Réunion du mercredi 14 mars 2018 à 16h30
Commission d'enquête chargée d'examiner les décisions de l'État en matière de politique industrielle, au regard des fusions d'entreprises intervenues récemment, notamment dans les cas d'alstom, d'alcatel et de stx, ainsi que les moyens susceptibles de protéger nos fleurons industriels nationaux dans un contexte commercial mondialisé

Photo issue du site de l'Assemblée nationale ou de WikipediaDenis Sommer :

Notre président a insisté en début de séance sur la dégradation du commerce extérieur, qui s'est confirmée d'ailleurs en début d'année. Si nous en sommes là, c'est bien en raison de la faiblesse de notre appareil productif. Mais la part de l'industrie dans le PIB n'est pas passée de 22 à 11 % en l'espace de quelques mois : le processus a été très long. Entre 2007 et 2012, les taux de marges dans les entreprises se sont considérablement dégradés. Après la crise de 20082009, et malgré la reprise de 2010, les entreprises ont eu le plus grand mal à les reconstituer. Il a fallu attendre les décisions qui ont été prises au milieu du mandat précédent – auxquelles il est permis de penser que l'ancien Président de la République a contribué – et l'accélération de la politique en 2017, pour retrouver le dynamisme que l'on constate aujourd'hui.

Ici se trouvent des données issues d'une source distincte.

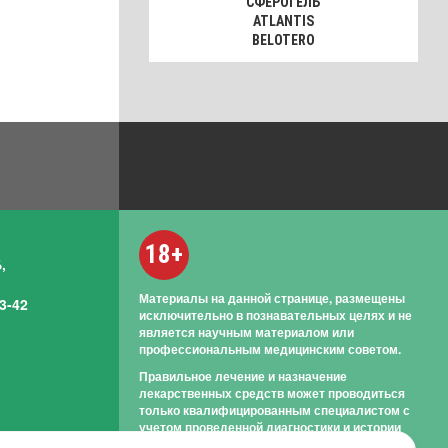
СФЕРОГЕЛЬ
ATLANTIS
BELOTERO
18+
,
Материалы на данной странице, размещены
3-42
исключительно в познавательных целях и не
является научным материалом или
профессиональным медицинским советом.
Правильное лечение и назначение
лекарственных средств может проводиться
только квалифицированным специалистом с
учетом проведенной диагностики и истории
болезни.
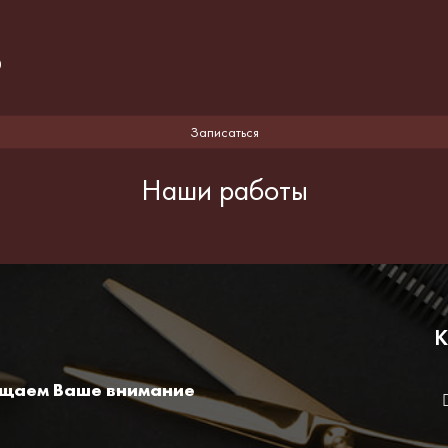
0
Записаться
Наши работы
К
ащаем Ваше внимание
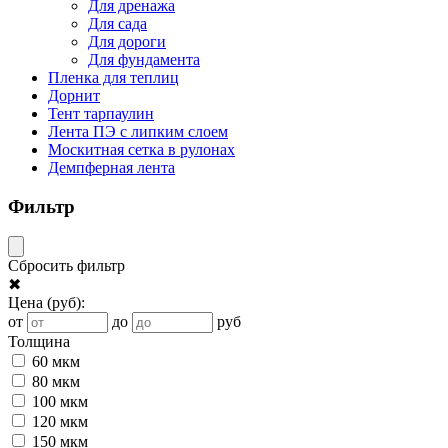
Для дренажа
Для сада
Для дороги
Для фундамента
Пленка для теплиц
Дорнит
Тент тарпаулин
Лента ПЭ с липким слоем
Москитная сетка в рулонах
Демпферная лента
Фильтр
Сбросить фильтр
✖
Цена
(руб)
:
от
до
руб
Толщина
60 мкм
80 мкм
100 мкм
120 мкм
150 мкм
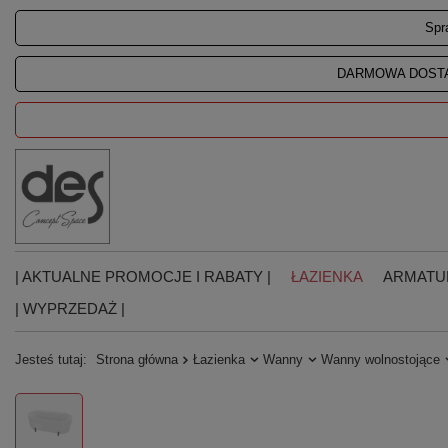
Spr
DARMOWA DOSTA
| AKTUALNE PROMOCJE I RABATY |
ŁAZIENKA
ARMATU
| WYPRZEDAŻ |
Jesteś tutaj:
Strona główna
Łazienka
Wanny
Wanny wolnostojące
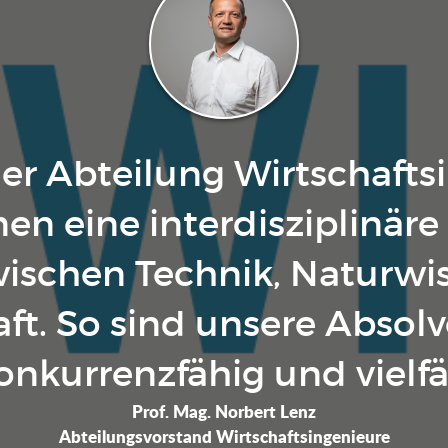
 der Abteilung Wirtschaft
en eine interdisziplinär
ischen Technik, Naturwis
ft. So sind unsere Abso
nkurrenzfähig und vielfäl
Prof. Mag. Norbert Lenz
Abteilungsvorstand Wirtschaftsingenieure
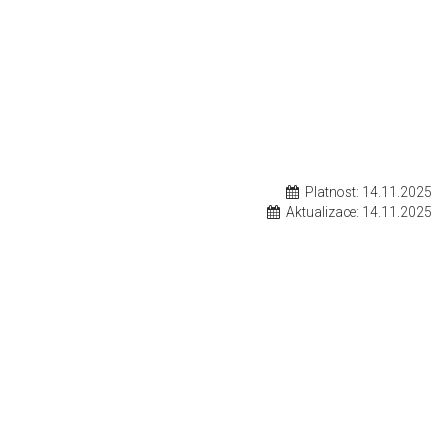
Platnost:
14.11.2025
Aktualizace:
14.11.2025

La dégradation de l'appareil productif est un processus extrêmement long, que l'on peut rapprocher du débat sur le pouvoir d'achat. Je fais partie de ceux qui ont connu la période de 1981 et l'enthousiasme qui prévalait alors ; les vannes ont été largement ouvertes, mais au bout de deux ans, il a fallu passer à une politique d'austérité extrêmement violente, parce que l'ensemble de notre commerce extérieur s'était très fortement dégradé. C'est là qu'apparaît la cohérence de la politique menée par notre gouvernement.

Je voudrais aborder la question du rapport entre les IDE et le financement national – j'entends par financement national les ressources que l'on peut trouver dans le pays pour financer notre industrie, et plus largement, notre économie.

L'Allemagne, que vous avez citée à plusieurs reprises, se caractérise par une grande stabilité des capitaux investis dans les entreprises. Le taux de capitalisation boursière ramenée au PIB en Allemagne est très largement inférieur à celui qui existe en France. Loin de moi l'idée de penser notre économie dans les limites de l'hexagone : nous sommes dans une économie mondiale et nous avons besoin des investissements extérieurs. Cela étant, je suis convaincu que nous devons mobiliser beaucoup plus de ressources en France pour répondre aux besoins de notre économie et particulièrement de notre industrie. De ce point de vue, BPI a fait et continue à faire un travail tout à fait intéressant, mais je maintiens que nous ne pouvons pas nous passer d'une collaboration beaucoup plus forte avec les régions, notamment en matière de capital-risque.

Aujourd'hui, les sociétés de capital-risque avec des capitaux publics, notamment régionaux, ont des tickets d'investissement autour de 500 000 euros, et rencontrent parfois de grandes difficultés pour trouver des co-investisseurs en France : les chefs d'entreprises français hésitent à entrer dans le capital, la culture n'est pas la même de l'autre côté de la frontière. Nous avons donc besoin de sociétés de capital-risque en région, soutenues par l'État, dans le cadre de partenariats avec la Caisse des dépôts ou Bpifrance, la Caisse des dépôts pouvant au besoin venir comme co-investisseur aux côtés des banques régionales. Ces partenariats nous permettraient d'aller sur des tickets beaucoup plus importants, au-delà des 500 000 euros, pour faire le lien avec les grands investisseurs nationaux et internationaux. Quel est votre avis sur ce sujet ?

En dernier lieu, je voudrais soulever un problème qui se pose notamment dans l'industrie automobile : alors que certaines activités sont en pleine croissance, paradoxalement, les PME ou PMI de la sous-traitance peinent à se faire refinancer auprès des banques. Du coup, on se retrouve avec des têtes de réseau, des champions dont les résultats sont très intéressants, et des PME aux prises avec les plus grandes difficultés. Là encore, la comparaison avec l'Allemagne est extrêmement intéressante : ses industriels travaillent dans des logiques de filière, alors qu'en France, on est très souvent dans une logique de transfert de charges de la tête de réseau vers les PME. J'espère que nous aurons l'occasion d'examiner ce problème au cours du prochain examen de la loi PACTE afin de modifier certains rapports au sein de nos filières industrielles, dans l'intérêt de l'ensemble de notre économie, sur le territoire national comme à l'international.